Eduardo Pinho

Posted on Mar 15, 2022

Writing bindings to `dos-like` for Rust: some lessons learned

#rust #msdos #showdev #gamedev

My childhood included a fair share of MS-DOS games from the early to mid 1990's. And even decades later, I appreciate looking back to the games and studying the technologies surrounding them, such as Sound Blaster audio and the various VGA graphics modes of the time, honorably mentioning mode 13h.

Now, being both a Rust enthusiast and MS-DOS nostalgic, I have, multiple times, tried closing the gap on writing applications for real DOS systems in Rust. Unfortunately, this is not without issues, and there is not a clear path on how to go with this yet.

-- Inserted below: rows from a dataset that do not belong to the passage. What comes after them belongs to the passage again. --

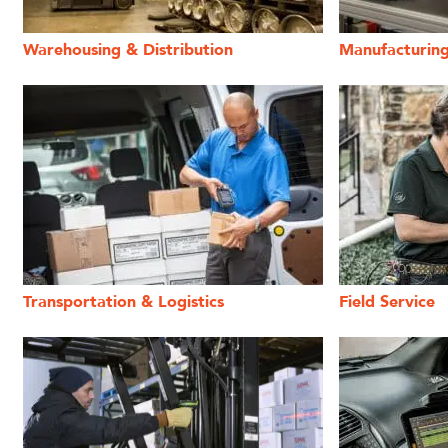
Warehousing & Distribution
Manufacturin
Transportation & Logistics
Field Service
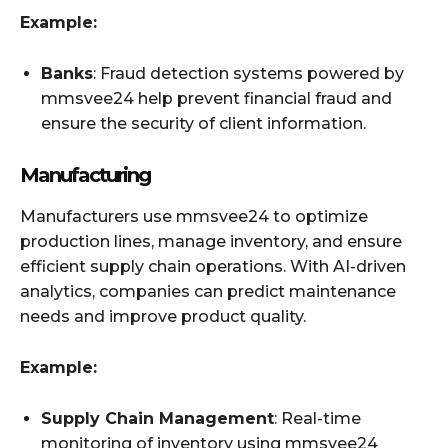
Example:
Banks
: Fraud detection systems powered by
mmsvee24 help prevent financial fraud and
ensure the security of client information.
Manufacturing
Manufacturers use mmsvee24 to optimize
production lines, manage inventory, and ensure
efficient supply chain operations. With AI-driven
analytics, companies can predict maintenance
needs and improve product quality.
Example:
Supply Chain Management
: Real-time
monitoring of inventory using mmsvee24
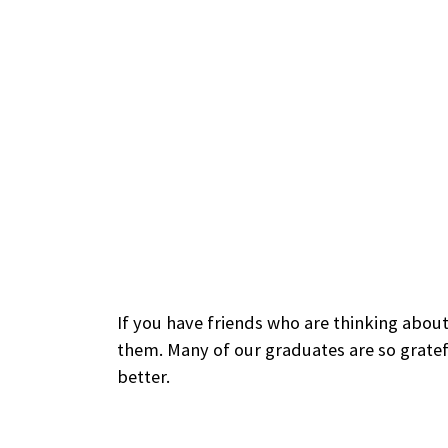
If you have friends who are thinking about
them. Many of our graduates are so gratef
better.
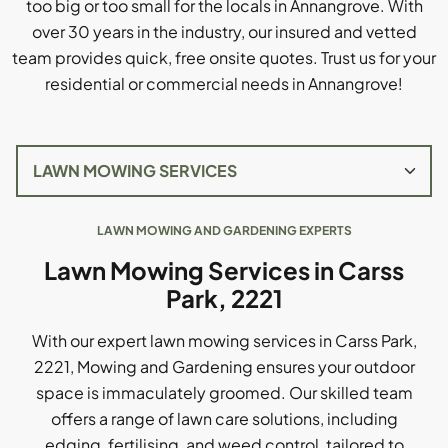
too big or too small for the locals in Annangrove. With
over 30 years in the industry, our insured and vetted
team provides quick, free onsite quotes. Trust us for your
residential or commercial needs in Annangrove!
LAWN MOWING AND GARDENING EXPERTS
Lawn Mowing Services in Carss
Park, 2221
With our expert lawn mowing services in Carss Park,
2221, Mowing and Gardening ensures your outdoor
space is immaculately groomed. Our skilled team
offers a range of lawn care solutions, including
edging, fertilising, and weed control, tailored to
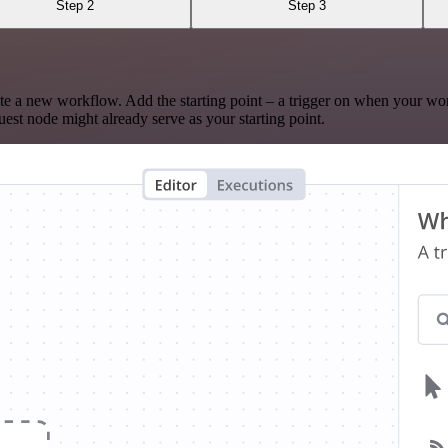
Step 2
Step 3
te a new workflow. Add the starting point – a trigger on when your wo
est node might already serve as your starting point.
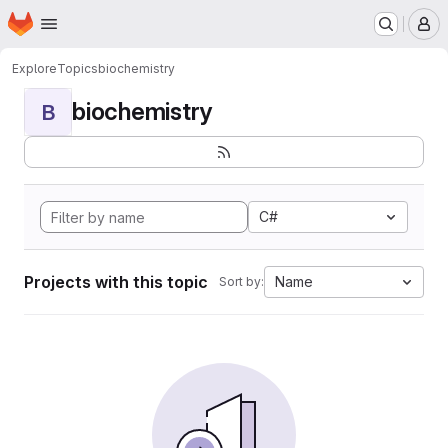
Homepage
Skip to main content
M
Explore
Topics
biochemistry
biochemistry
B
C#
Projects with this topic
Name
Sort by:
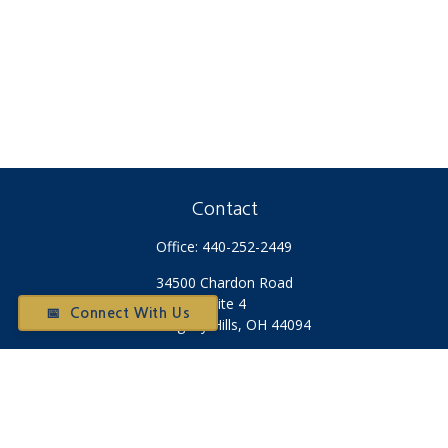
Contact
Office:
440-252-2449
34500 Chardon Road
Suite 4
📅 Connect With Us
Willoughby Hills,
OH
44094
Otium@otiumfinancialplanners.com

More on existing efforts here.

So when I had some spare time the past weekend, I decided to do something a bit different: bring to Rust an existing framework that lets you write applications which look like they are DOS applications.
dos-like, made by Mattias Gustavsson, is like a small engine for writing modern applications with the look & feel of MS-DOS programs. So basically, when using this framework, we end up with applications that run on modern hardware and operating systems all the same, but with deliberate video effects and audio that bring us back to that era, including large pixels, CRT distortion, text and graphics video modes, and synthesized (Sound Blaster 16) or MIDI (Sound Blaster AWE32) music. It was written in C, mostly as a single file with some other statically linked dependencies. The project also comprises a few fun examples, such as a proof-of-concept FPS inspired by Wolfenstein 3D, a point-and-click adventure, a voxel renderer, and even a music tracker.

By creating direct bindings to the C interface (dos-like-sys), followed by a more high-level abstraction, it becomes possible and (hopefully) intuitive to write applications of this sort in Rust! So I did that!
In this post, I will now share a small collection of technical topics that I felt worth sharing about the conception of these bindings.

Compiling and static linking

Although I've had the experience of writing bindings to dynamically linked libraries in the past, this one blatantly called for direct static linking to a C object compiled on the spot. By following the documentation of cc and observing some build.rs files from other bindings, I managed to make compilation and linking work on Linux and Windows, straight from the original sources, fetched using a git submodule. A few extra steps were needed on Linux, since it depends on SDL2.

Alas, although there is WebAssembly support in the original dos-like, it is still not supported in the bindings for Rust. It would require a Rust toolchain to integrate with WAjic, which I am pretty much unfamiliar with. If you have any idea on how to achieve this, I would love to know.

Is this a library?

One of the most interesting things about the final dos-like package delivered to crates.io is that, while it is indeed declared as a Rust library, it has a strong caveat that needs to be considered whenever it is added to a project: it provides its own main function!

What makes dos-like so easy to create applications is that it takes care of all application bootstrapping by itself. When writing a new program in C or C++, this is what would happen:

In a new C file, the user includes dos.h and writes a main function definition as usual.
That C file is linked alongside dos.c, which reassigns the main function to a function named dosmain.
The framework replaces the main function definition with its own function, which does, among other things, call dosmain.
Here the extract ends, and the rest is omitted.